-- Given records follows --

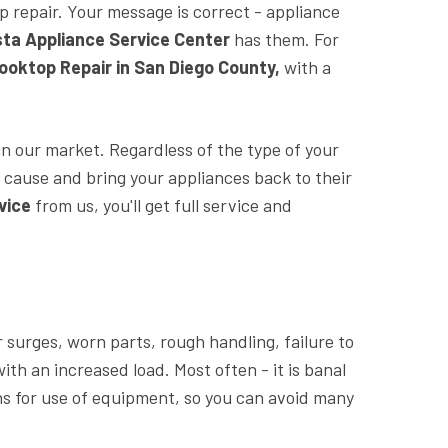
op repair. Your message is correct - appliance
sta Appliance Service Center
has them. For
oktop Repair in San Diego County,
with a
n our market. Regardless of the type of your
 cause and bring your appliances back to their
vice
from us, you'll get full service and
surges, worn parts, rough handling, failure to
ith an increased load. Most often - it is banal
ions for use of equipment, so you can avoid many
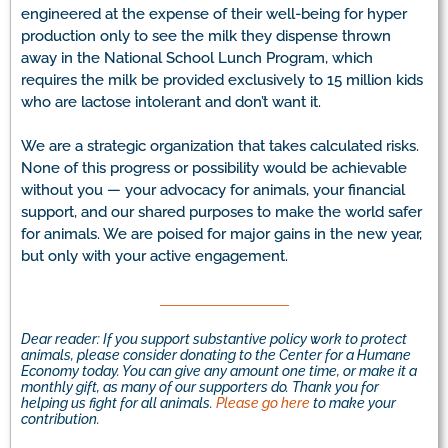
engineered at the expense of their well-being for hyper
production only to see the milk they dispense thrown
away in the National School Lunch Program, which
requires the milk be provided exclusively to 15 million kids
who are lactose intolerant and don’t want it.
We are a strategic organization that takes calculated risks.
None of this progress or possibility would be achievable
without you — your advocacy for animals, your financial
support, and our shared purposes to make the world safer
for animals. We are poised for major gains in the new year,
but only with your active engagement.
Dear reader: If you support substantive policy work to protect
animals, please consider donating to the Center for a Humane
Economy today. You can give any amount one time, or make it a
monthly gift, as many of our supporters do. Thank you for
helping us fight for all animals.
Please go here
to make your
contribution.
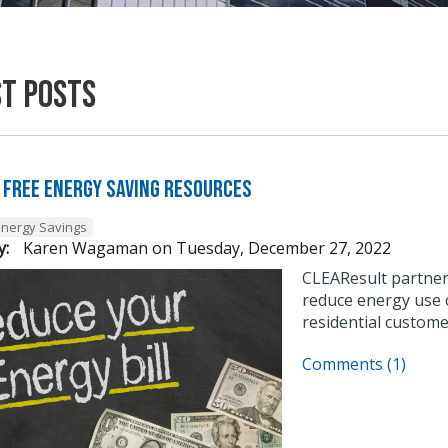
st Posts
 Free Energy Saving Resources
Energy Savings
y:
Karen Wagaman
on
Tuesday, December 27, 2022
CLEAResult partner
reduce energy use o
residential custome
Comments (1)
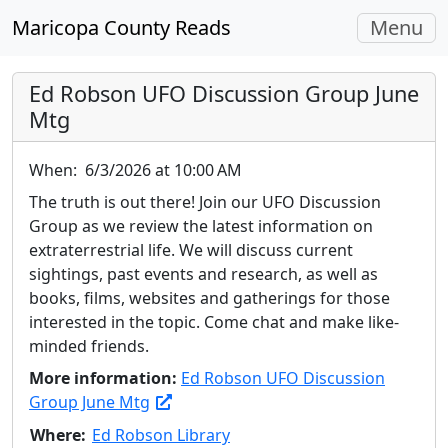
Toggle
Maricopa County Reads
Menu
navigati
Ed Robson UFO Discussion Group June
Mtg
When:
6/3/2026 at 10:00 AM
The truth is out there! Join our UFO Discussion
Group as we review the latest information on
extraterrestrial life. We will discuss current
sightings, past events and research, as well as
books, films, websites and gatherings for those
interested in the topic. Come chat and make like-
minded friends.
More information:
Ed Robson UFO Discussion
Group June Mtg
Where:
Ed Robson Library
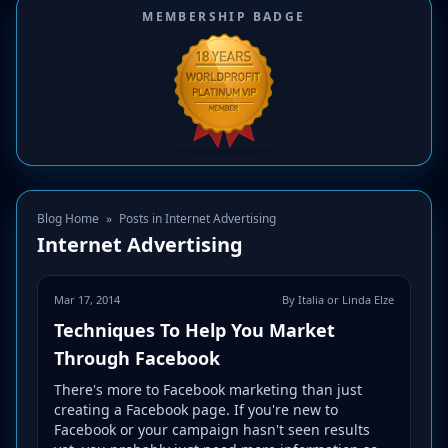
MEMBERSHIP BADGE
Blog Home
»
Posts in Internet Advertising
Internet Advertising
Mar 17, 2014
By Italia or Linda Elze
Techniques To Help You Market
Through Facebook
There's more to Facebook marketing than just
creating a Facebook page. If you're new to
Facebook or your campaign hasn't seen results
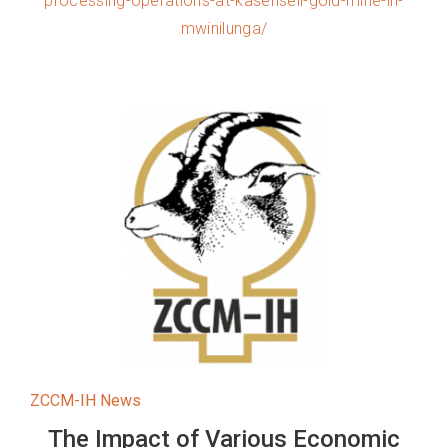
processing-operations-at-kasenseli-gold-mine-in-
mwinilunga/
ZCCM-IH News
The Impact of Various Economic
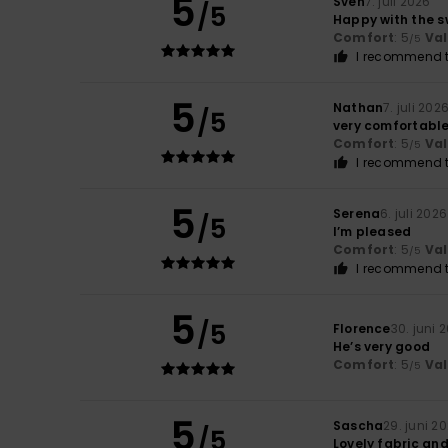
5
Sven
7. juli 2026
/5
Happy with the s
Comfort
: 5
Va
/5
I recommend t
5
Nathan
7. juli 202
/5
very comfortabl
Comfort
: 5
Va
/5
I recommend t
5
Serena
6. juli 2026
/5
I’m pleased
Comfort
: 5
Va
/5
I recommend t
5
/5
Florence
30. juni 
He’s very good
Comfort
: 5
Va
/5
5
Sascha
29. juni 2
/5
Lovely fabric an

-- Given records concluded --

Directions
Return each line from the records that includes the word "Discussion".

Answer for this exercise
Ed Robson UFO Discussion Group June
The truth is out there! Join our UFO Discussion
Ed Robson UFO Discussion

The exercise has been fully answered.